The meaning of the “wound”
in the Hero’s Life and in Our Own
An Illustrated Presentation by Dr. Lena Hatzichronoglou
In Greek Mythology, Philoctetes was a hero, famous for his archery. He escorted the Greeks to their famous expedition of the Trojan War, but he was stranded on a deserted island by his comrades and his leaders before they had all arrived in Troy.
According to Sophocles’ Philoctetes, the hero had accidentally stepped on some sacred ground on Chryse, and he had thus been bitten on the foot by a snake. His wound, emanating a horrible odor, had left him in constant agony; so the Greeks, unable to tolerate his anguish, carelessly abandoned him, all alone, on the island of Lemnos.

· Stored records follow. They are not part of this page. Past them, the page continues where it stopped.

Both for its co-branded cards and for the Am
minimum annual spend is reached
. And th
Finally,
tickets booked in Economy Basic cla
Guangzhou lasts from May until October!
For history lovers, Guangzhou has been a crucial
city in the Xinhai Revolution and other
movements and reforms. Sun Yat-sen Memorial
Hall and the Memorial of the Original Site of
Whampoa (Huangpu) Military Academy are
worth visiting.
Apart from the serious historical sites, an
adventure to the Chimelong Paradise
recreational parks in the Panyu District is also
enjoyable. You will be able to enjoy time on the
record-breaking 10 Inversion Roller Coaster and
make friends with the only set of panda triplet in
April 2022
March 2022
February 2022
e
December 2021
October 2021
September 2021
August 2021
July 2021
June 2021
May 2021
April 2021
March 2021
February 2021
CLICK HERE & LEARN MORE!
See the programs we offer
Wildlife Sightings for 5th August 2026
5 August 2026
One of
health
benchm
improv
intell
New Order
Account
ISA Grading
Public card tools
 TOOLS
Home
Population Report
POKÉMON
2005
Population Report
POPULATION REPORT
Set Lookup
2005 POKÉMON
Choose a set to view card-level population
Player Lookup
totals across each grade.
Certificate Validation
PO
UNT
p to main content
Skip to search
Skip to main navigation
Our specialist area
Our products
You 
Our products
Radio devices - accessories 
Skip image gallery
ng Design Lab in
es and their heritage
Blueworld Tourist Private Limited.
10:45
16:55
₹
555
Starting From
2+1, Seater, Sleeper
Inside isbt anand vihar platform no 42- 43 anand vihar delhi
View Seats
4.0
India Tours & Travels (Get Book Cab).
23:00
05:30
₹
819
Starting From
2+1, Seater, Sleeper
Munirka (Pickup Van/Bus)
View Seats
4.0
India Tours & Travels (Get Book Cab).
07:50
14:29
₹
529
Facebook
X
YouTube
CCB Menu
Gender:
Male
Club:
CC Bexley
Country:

Ten years later, the Greeks learned from the seer Helenus that they cannot capture Troy without the sacred bow and arrows of Heracles, which were in the possession of Philoctetes. So they sent Odysseus and Achilles’ son Neoptolemus to shamefully force the hero to join them in Troy so that they can use both him and his weapons, which Philoctetes had once received as a gift by showing kindness to Heracles.
In this presentation, we will follow Sophocles’ dramatic treatment of the myth, and we will explore the meaning of the obsessive intensity by which the poet describes the hero’s wound and his loneliness. In doing so, we will seek to understand the symbolic significance of the WOUND not only for the hero’s life but for our own as well.